[Problem] Although the records contain pictures, only their text should be repeated, exactly as it stands.

────────────────

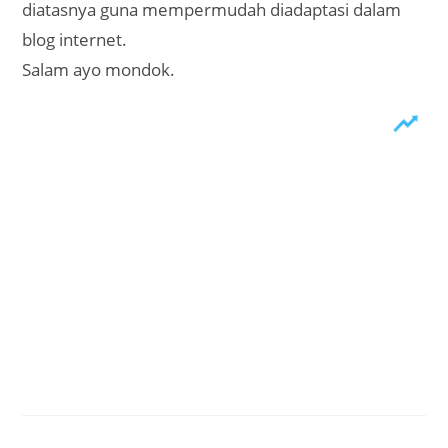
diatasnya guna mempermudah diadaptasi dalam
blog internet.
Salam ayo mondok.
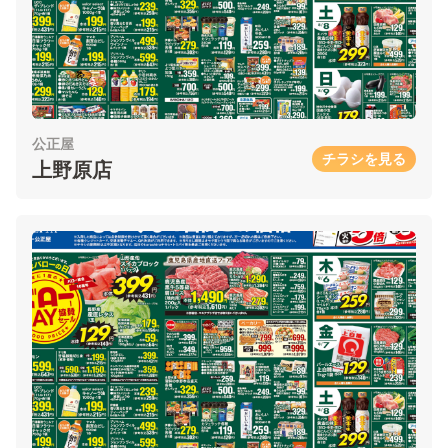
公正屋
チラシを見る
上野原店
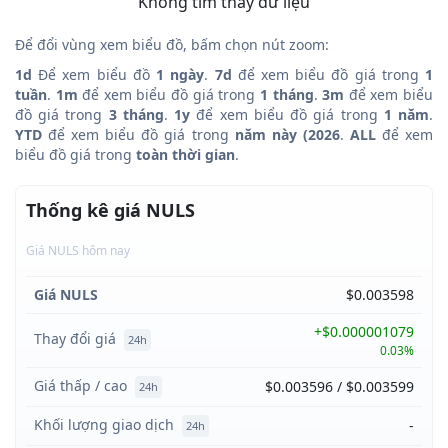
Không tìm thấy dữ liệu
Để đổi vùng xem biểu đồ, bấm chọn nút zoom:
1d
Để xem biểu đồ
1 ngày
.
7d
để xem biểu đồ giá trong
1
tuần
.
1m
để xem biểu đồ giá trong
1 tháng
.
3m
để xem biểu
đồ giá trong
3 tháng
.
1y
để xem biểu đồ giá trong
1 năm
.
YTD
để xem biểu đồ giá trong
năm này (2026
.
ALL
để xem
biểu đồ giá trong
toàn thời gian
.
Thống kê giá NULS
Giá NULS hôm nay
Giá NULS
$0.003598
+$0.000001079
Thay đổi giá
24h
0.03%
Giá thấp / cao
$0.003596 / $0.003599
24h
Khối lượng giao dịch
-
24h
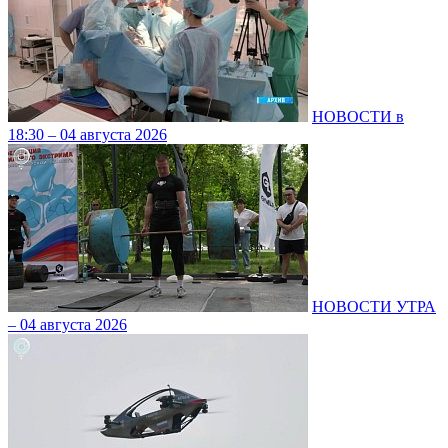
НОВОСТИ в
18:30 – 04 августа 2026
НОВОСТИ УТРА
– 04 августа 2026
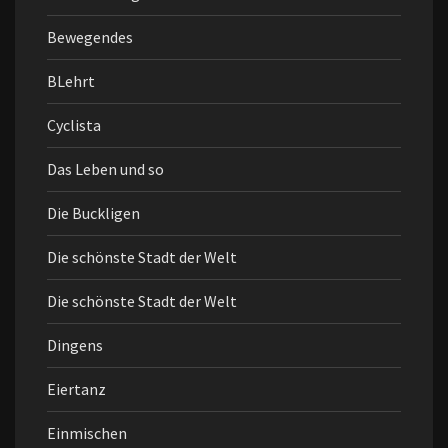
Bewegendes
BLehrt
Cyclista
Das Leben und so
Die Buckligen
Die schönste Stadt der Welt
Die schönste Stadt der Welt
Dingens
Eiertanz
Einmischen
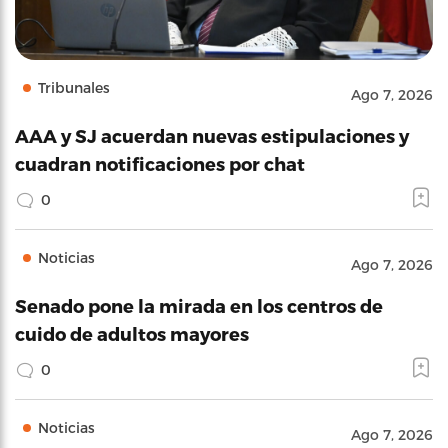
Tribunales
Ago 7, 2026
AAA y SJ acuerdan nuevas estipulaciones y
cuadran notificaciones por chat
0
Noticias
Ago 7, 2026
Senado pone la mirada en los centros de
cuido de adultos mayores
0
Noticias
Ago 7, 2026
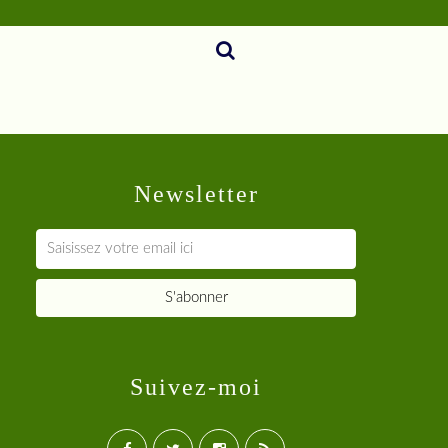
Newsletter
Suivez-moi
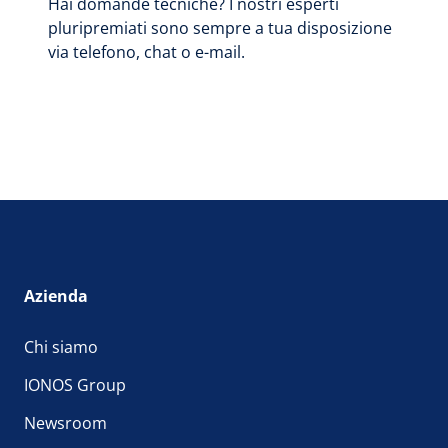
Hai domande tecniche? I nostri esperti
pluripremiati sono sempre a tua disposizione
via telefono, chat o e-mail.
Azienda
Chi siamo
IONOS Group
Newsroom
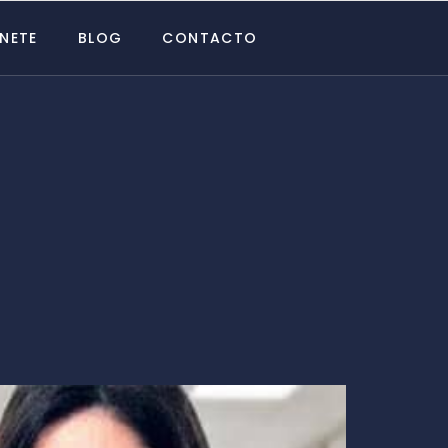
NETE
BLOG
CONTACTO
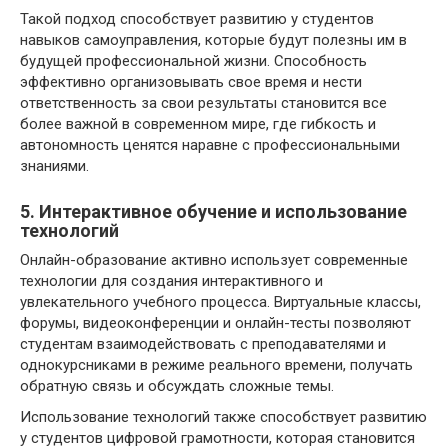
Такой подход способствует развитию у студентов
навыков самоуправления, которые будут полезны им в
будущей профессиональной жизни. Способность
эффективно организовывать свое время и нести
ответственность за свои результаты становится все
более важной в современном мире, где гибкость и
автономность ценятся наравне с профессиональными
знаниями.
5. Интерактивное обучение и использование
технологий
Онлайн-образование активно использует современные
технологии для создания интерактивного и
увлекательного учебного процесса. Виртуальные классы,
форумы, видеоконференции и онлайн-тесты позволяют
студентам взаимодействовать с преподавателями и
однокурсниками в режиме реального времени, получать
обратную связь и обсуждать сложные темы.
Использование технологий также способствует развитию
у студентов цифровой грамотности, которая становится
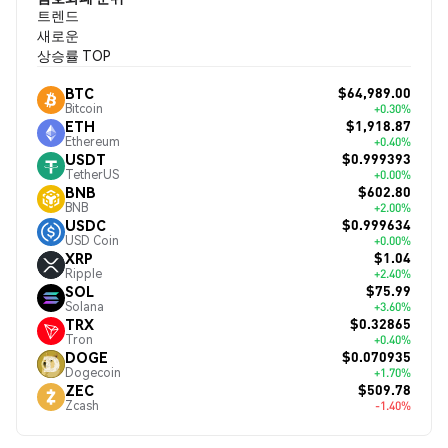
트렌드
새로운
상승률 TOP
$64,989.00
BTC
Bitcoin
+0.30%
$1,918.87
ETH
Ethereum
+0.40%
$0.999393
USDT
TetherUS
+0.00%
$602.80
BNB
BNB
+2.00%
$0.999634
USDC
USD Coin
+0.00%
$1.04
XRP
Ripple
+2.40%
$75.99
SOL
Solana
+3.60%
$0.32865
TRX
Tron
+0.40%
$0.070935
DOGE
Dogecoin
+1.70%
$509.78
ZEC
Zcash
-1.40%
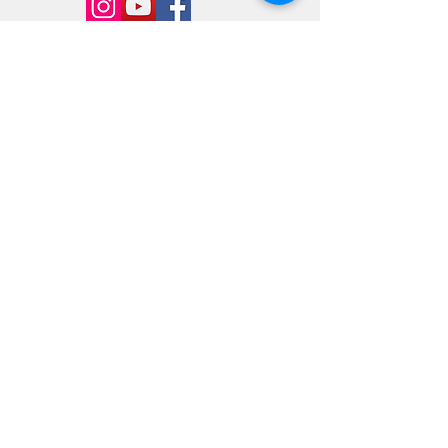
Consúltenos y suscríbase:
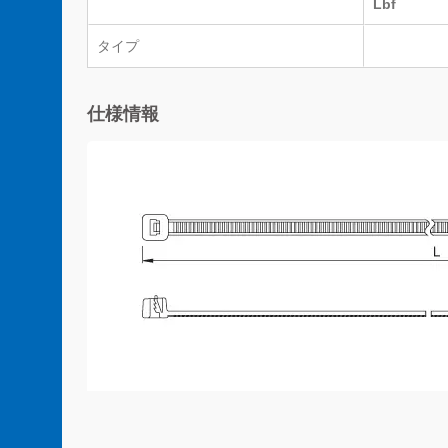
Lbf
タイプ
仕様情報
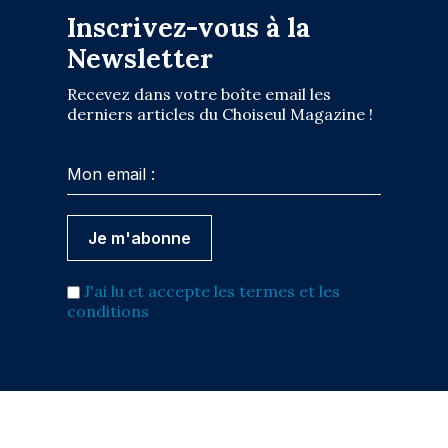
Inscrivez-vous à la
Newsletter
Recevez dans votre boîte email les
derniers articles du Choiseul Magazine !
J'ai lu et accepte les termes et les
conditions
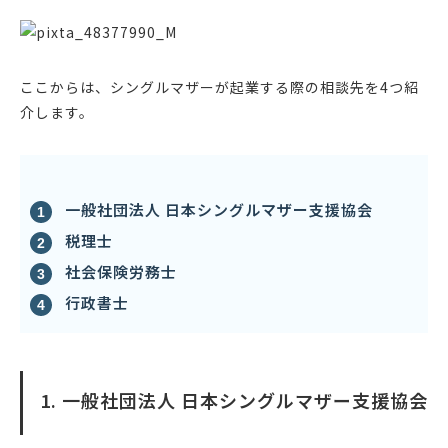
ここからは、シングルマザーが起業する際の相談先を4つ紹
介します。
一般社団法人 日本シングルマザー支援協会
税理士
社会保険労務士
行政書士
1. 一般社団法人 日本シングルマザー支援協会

────────────────

[Written reply]
diatasnya guna mempermudah diadaptasi dalam
blog internet.
Salam ayo mondok.
公正屋
チラシを見る
上野原店
Không tìm thấy dữ liệu
Để đổi vùng xem biểu đồ, bấm chọn nút zoom:
1d
Để xem biểu đồ
1 ngày
.
7d
để xem biểu đồ giá trong
1
tuần
.
1m
để xem biểu đồ giá trong
1 tháng
.
3m
để xem biểu
đồ giá trong
3 tháng
.
1y
để xem biểu đồ giá trong
1 năm
.
YTD
để xem biểu đồ giá trong
năm này (2026
.
ALL
để xem
biểu đồ giá trong
toàn thời gian
.
Thống kê giá NULS
Giá NULS hôm nay
Giá NULS
$0.003598
+$0.000001079
Thay đổi giá
24h
0.03%
Giá thấp / cao
$0.003596 / $0.003599
24h
Khối lượng giao dịch
-
24h
НОВОСТИ в
18:30 – 04 августа 2026
НОВОСТИ УТРА
– 04 августа 2026
Bewegendes
BLehrt
Cyclista
Das Leben und so
Die Buckligen
Die schönste Stadt der Welt
Die schönste Stadt der Welt
Dingens
Eiertanz
Einmischen
Tribunales
Ago 7, 2026
AAA y SJ acuerdan nuevas estipulaciones y
cuadran notificaciones por chat
0
Noticias
Ago 7, 2026
Senado pone la mirada en los centros de
cuido de adultos mayores
0
Noticias
Ago 7, 2026
Newsletter
Suivez-moi
Hai domande tecniche? I nostri esperti
pluripremiati sono sempre a tua disposizione
via telefono, chat o e-mail.
Azienda
Chi siamo
IONOS Group
Newsroom
NETE
BLOG
CONTACTO
Такой подход способствует развитию у студентов
навыков самоуправления, которые будут полезны им в
будущей профессиональной жизни. Способность
эффективно организовывать свое время и нести
ответственность за свои результаты становится все
более важной в современном мире, где гибкость и
автономность ценятся наравне с профессиональными
знаниями.
5. Интерактивное обучение и использование
технологий
Онлайн-образование активно использует современные
технологии для создания интерактивного и
увлекательного учебного процесса. Виртуальные классы,
форумы, видеоконференции и онлайн-тесты позволяют
студентам взаимодействовать с преподавателями и
однокурсниками в режиме реального времени, получать
обратную связь и обсуждать сложные темы.
Использование технологий также способствует развитию
у студентов цифровой грамотности, которая становится
트렌드
새로운
상승률 TOP
$64,989.00
BTC
Bitcoin
+0.30%
$1,918.87
ETH
Ethereum
+0.40%
$0.999393
USDT
TetherUS
+0.00%
$602.80
BNB
BNB
+2.00%
$0.999634
USDC
USD Coin
+0.00%
$1.04
XRP
Ripple
+2.40%
$75.99
SOL
Solana
+3.60%
$0.32865
TRX
Tron
+0.40%
$0.070935
DOGE
Dogecoin
+1.70%
$509.78
ZEC
Zcash
-1.40%
Consúltenos y suscríbase:
Lbf
タイプ
仕様情報
Inscrivez-vous à la
Newsletter
Recevez dans votre boîte email les
derniers articles du Choiseul Magazine !
J'ai lu et accepte les termes et les
conditions
ここからは、シングルマザーが起業する際の相談先を4つ紹
介します。
一般社団法人 日本シングルマザー支援協会
税理士
社会保険労務士
行政書士
1. 一般社団法人 日本シングルマザー支援協会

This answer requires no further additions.